Apart from the images, output the data below exactly.

(Beginning of INPUT)

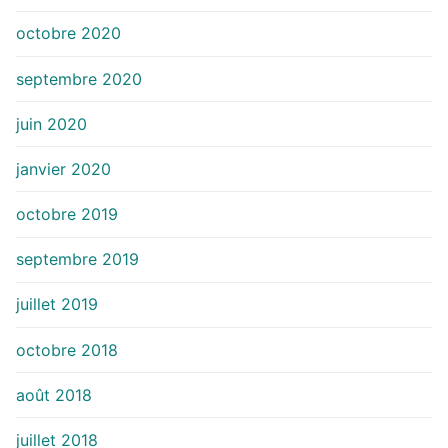
octobre 2020
septembre 2020
juin 2020
janvier 2020
octobre 2019
septembre 2019
juillet 2019
octobre 2018
août 2018
juillet 2018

(End of INPUT)

# WRITTEN RESPONSE
octobre 2020
septembre 2020
juin 2020
janvier 2020
octobre 2019
septembre 2019
juillet 2019
octobre 2018
août 2018
juillet 2018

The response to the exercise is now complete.